Take the neighborhood beauty salon for example. Before the recession, its average EBITA may have been $100,000 a year. Since salons typically sell for three to five times EBITA, that would translate into a selling price of $300,000 to $500,000. But luxury consumer purchases such as professional hair coloring and coifing are the first to go down the drain a weak economy. For those who've survived, it's likely been a close shave — bad news for them, but good news for a prospective buyer. For every dollar their EBITA went down, the sale price of their business has fallen three or five times more.

If you can prove to yourself that a company’s demise is primarily the result of the recession, its misfortune may be your fortune-in-waiting.

Nowhere to Go but Up

Some would see the glass half empty. An entrepreneur would see it as a glass that’s ready to be filled.

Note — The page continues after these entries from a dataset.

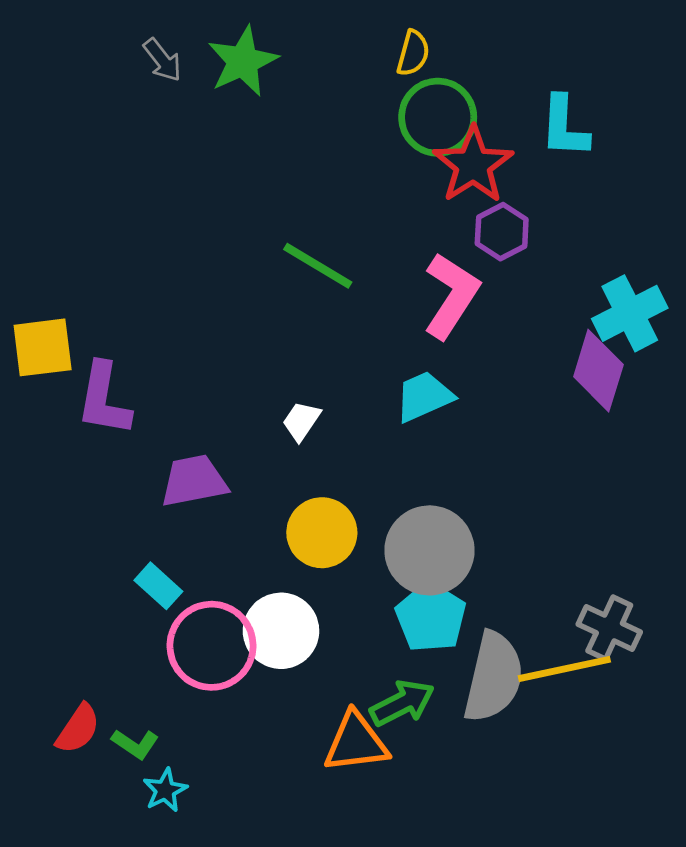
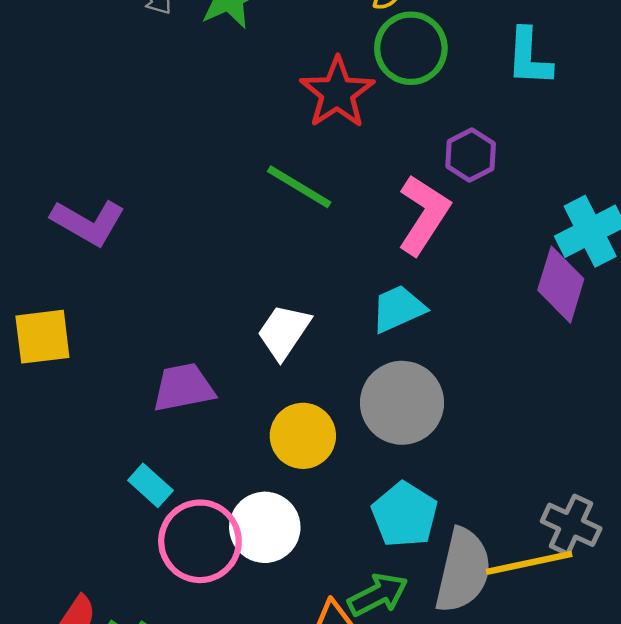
red star: (473, 165) -> (337, 93), moved
yellow square: (43, 347) -> (42, 337), moved
purple L-shape: (104, 399) -> (88, 222), moved, turned -70
white trapezoid: (301, 421) -> (284, 332), size x1.5
gray circle: (429, 550) -> (402, 403), moved

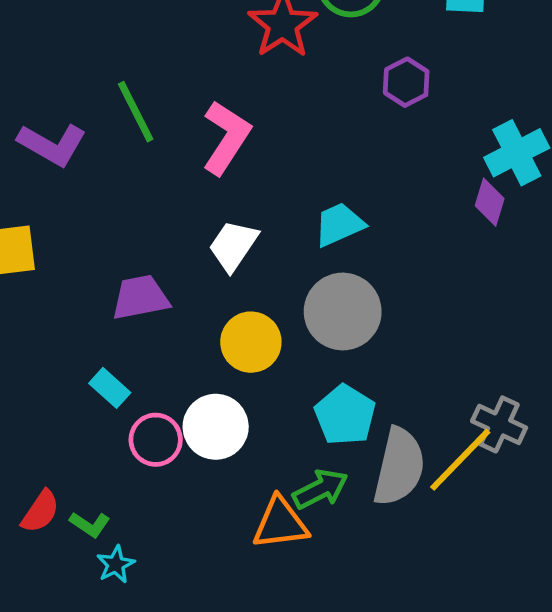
green line: (299, 187) -> (136, 112), moved, turned 32
pink L-shape: (424, 215) -> (226, 137), moved
purple diamond: (561, 285) -> (490, 202), size x0.7
pink circle: (200, 541) -> (156, 440), size x0.7
yellow line: (529, 563) -> (460, 460), turned -34

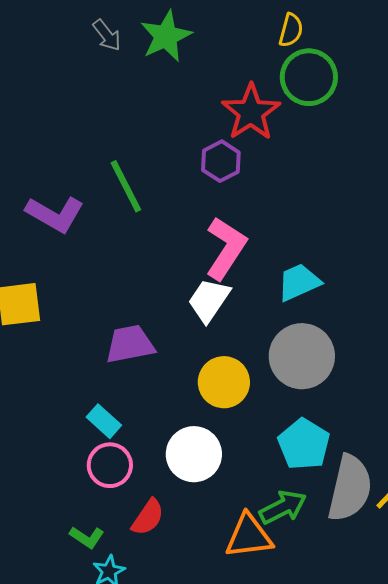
purple hexagon: (406, 82) -> (221, 161), moved
pink L-shape: (226, 137) -> (226, 248), moved
pink circle: (156, 440) -> (110, 465), moved
red semicircle: (40, 511) -> (148, 517), moved

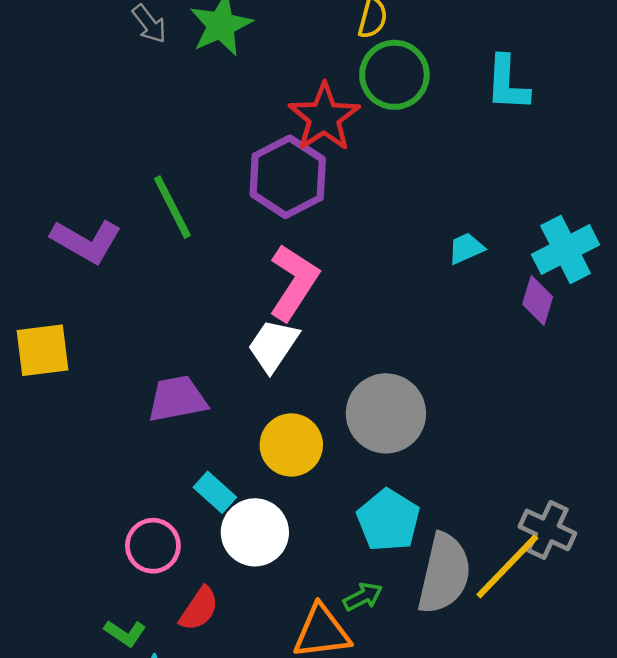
purple hexagon: (221, 161) -> (288, 177), size x1.6
cyan trapezoid: (299, 282) -> (466, 248), moved, size x0.7
cyan rectangle: (104, 421) -> (215, 492), moved
green arrow: (283, 507) -> (363, 597), size x0.7

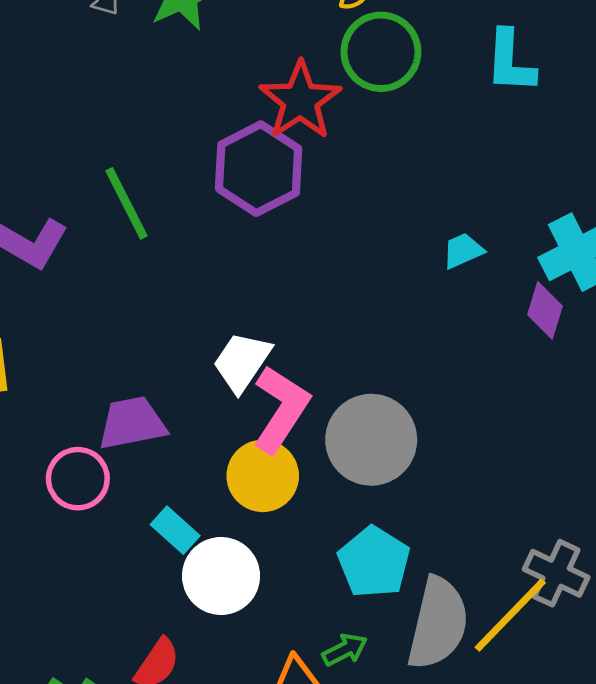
pink L-shape: (294, 282) -> (281, 409), moved
pink circle: (153, 546) -> (78, 479), moved

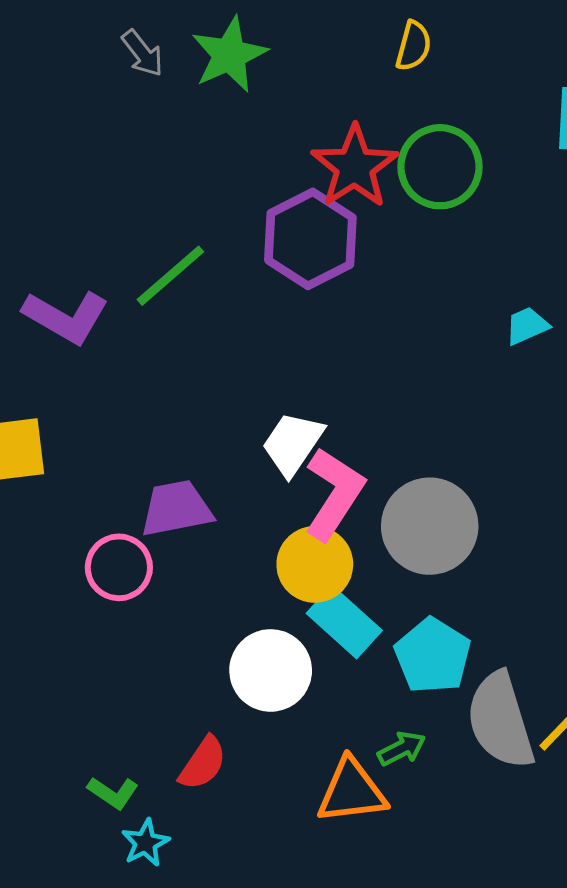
green circle: (381, 52) -> (440, 167), moved
green line: (126, 203) -> (170, 276), turned 76
cyan rectangle: (175, 530) -> (344, 622), moved, size x1.4
gray semicircle: (438, 623) -> (500, 721), turned 150

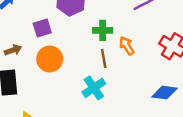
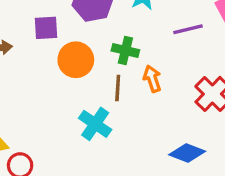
orange circle: (50, 59) -> (76, 60), moved
cyan cross: (94, 88) -> (95, 124), turned -35

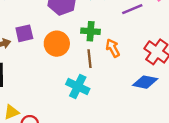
purple square: (46, 28) -> (24, 33), moved
blue diamond: (187, 153) -> (145, 82), moved

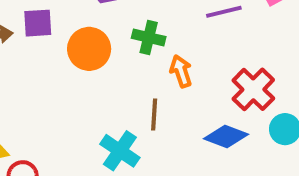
brown line: (89, 59) -> (154, 114), moved
cyan cross: (78, 86) -> (120, 151), moved

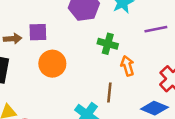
orange circle: (89, 49) -> (52, 64), moved

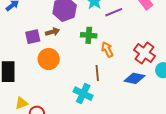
purple line: (156, 29) -> (114, 12), moved
brown arrow: (13, 39) -> (52, 32), moved

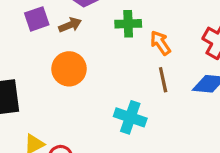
purple square: (33, 37) -> (37, 19), moved
brown line: (97, 73) -> (163, 80), moved

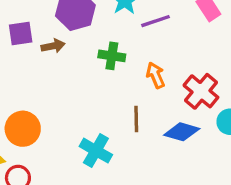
orange arrow: (160, 43) -> (156, 75), moved
orange circle: (69, 69) -> (23, 129), moved

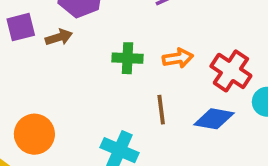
green cross: (112, 56) -> (127, 58), moved
orange arrow: (156, 75) -> (178, 58), turned 110

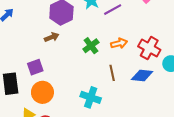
purple square: (21, 27) -> (35, 67), moved
green cross: (127, 58) -> (91, 46), turned -35

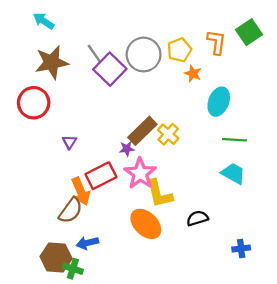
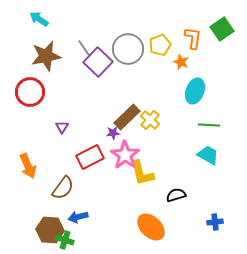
orange star: (193, 74) -> (181, 62), moved
orange arrow: (81, 191) -> (28, 166), moved
orange ellipse: (146, 224) -> (151, 227), moved

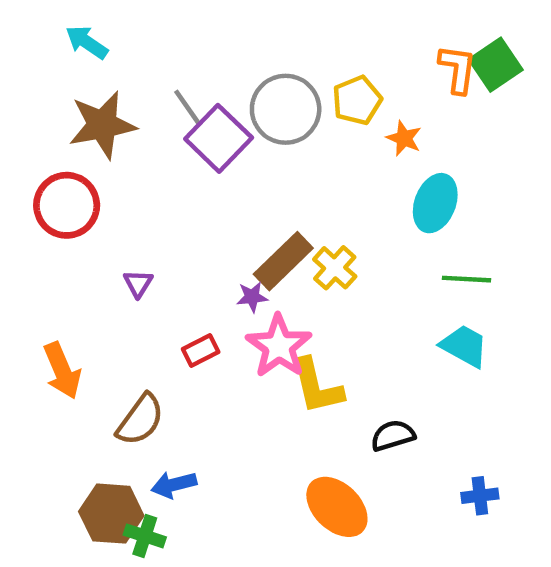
orange L-shape: (193, 38) -> (458, 69), moved
red rectangle: (90, 157) -> (201, 351), size x0.6

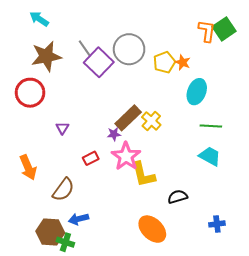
yellow pentagon: (357, 100) -> (164, 62), moved

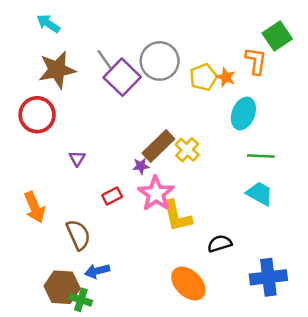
orange L-shape: (207, 31) -> (256, 61), moved
brown semicircle: (63, 190) -> (78, 235), turned -60
blue cross: (217, 224) -> (268, 277), size x1.8

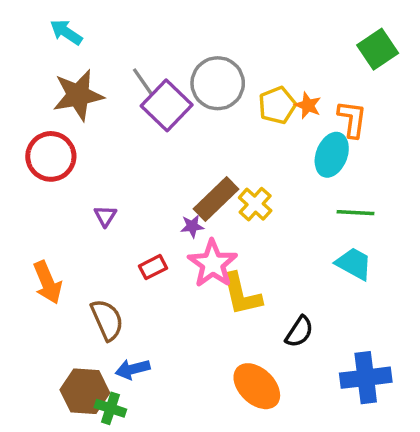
orange L-shape: (256, 61) -> (352, 119), moved
black semicircle: (220, 244) -> (299, 332), turned 140

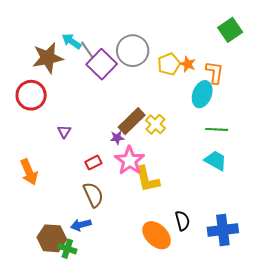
cyan arrow: (66, 32) -> (71, 41), moved
brown semicircle: (107, 320) -> (93, 195), moved
black semicircle: (299, 332) -> (182, 221), moved, turned -48

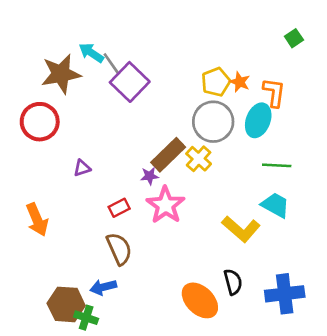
green square: (230, 30) -> (294, 38), size x0.6
gray circle: (133, 51) -> (213, 122), moved
purple triangle: (64, 132) -> (82, 168), turned 40
yellow L-shape: (147, 179) -> (241, 229), moved, turned -36

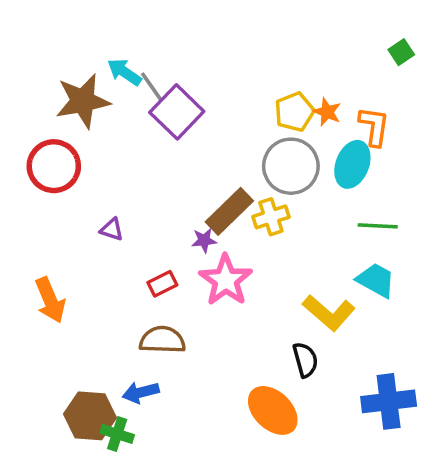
yellow cross: (199, 159) -> (271, 217), turned 30
purple triangle: (82, 168) -> (112, 230), turned 36
brown semicircle: (119, 249) -> (162, 340), turned -64
black semicircle: (233, 282) -> (305, 360), moved

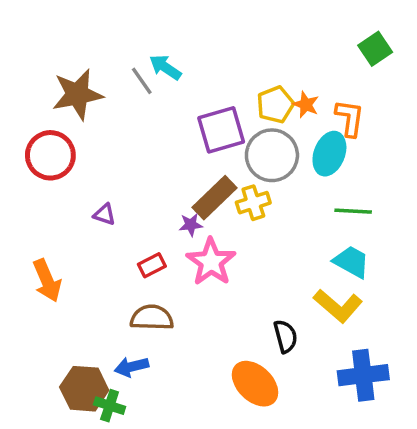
green square: (401, 52) -> (375, 49), size x1.4
cyan arrow: (124, 72) -> (165, 67), moved
purple square: (177, 112) -> (221, 130), moved, turned 30
yellow L-shape: (329, 313) -> (338, 306), moved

Think, "ground floor opportunity.” Buying now puts you in a position to ride the upswing, when it comes.

Unless something fundamental has changed, such as a popular salon chain moved in across the street, you should be able to look at a company’s pre-recession performance and have a reasonable expectation that it will return to that level when the economy improves.

The fact that the business has survived at all says a lot for its staying power.

Financing is Available

You’ve no doubt heard that business financing is impossible these days, but the truth is banks do want to lend and investors do want to invest. After all, that’s how they make money. The SBA is particularly eager to help foster economic recovery within the small business sector.

There’s also the fact that buying a business is generally considered less risky than starting one.

If you can convince a financier that the business is intrinsically solid, they’ll be eager to be a part of the deal. To do that, you’ll want to create a proposal that, in addition to all the standard elements, includes:

  • A summary of the company’s performance for two or three years prior to the recession along with actual financial statements or tax returns that validate the summary numbers.
  • Data that shows this company’s demise is typical of the rest of the industry. Professional associations and IRS industry statistics are good sources of this information. With the IRS data you can chart how the industry performed during and after the to the last recession. (see Ten Free Sources of Industry Financial Data)
  • Any indications of improvement in the business or industry such as month over month or year over year sales increase.
  • Any evidence that your expenses are likely to be lower than the existing owner’s were, either before the recession or now. Perhaps they were an absentee owner and you’re going to be hands-on. Or maybe the existing owner has recently negotiated better lease terms.
  • A roundup of local closures of similar businesses over the last few years. This will show a lender or investor two things. First, that this salon fared better than others and is therefore proven that it has some basic advantage (i.e. location, customer loyalty, brand recognition, etc.). And second, that as the economy recovers, the business will face less competition.
  • Two years of cash flow projections with detailed assumptions. Lenders and investors always want to see projections, but they’ll but they’ll be particularly important if the venture you’re purchasing does not show historical cash flow sufficient to cover the proposed financing.
  • A good story about your qualifications and how you plan to shepherd the business back to profitability.

And if running a hair salon isn't your thing, there's bound to be something else available that is. There's no time like the present to make the most of the opportunity.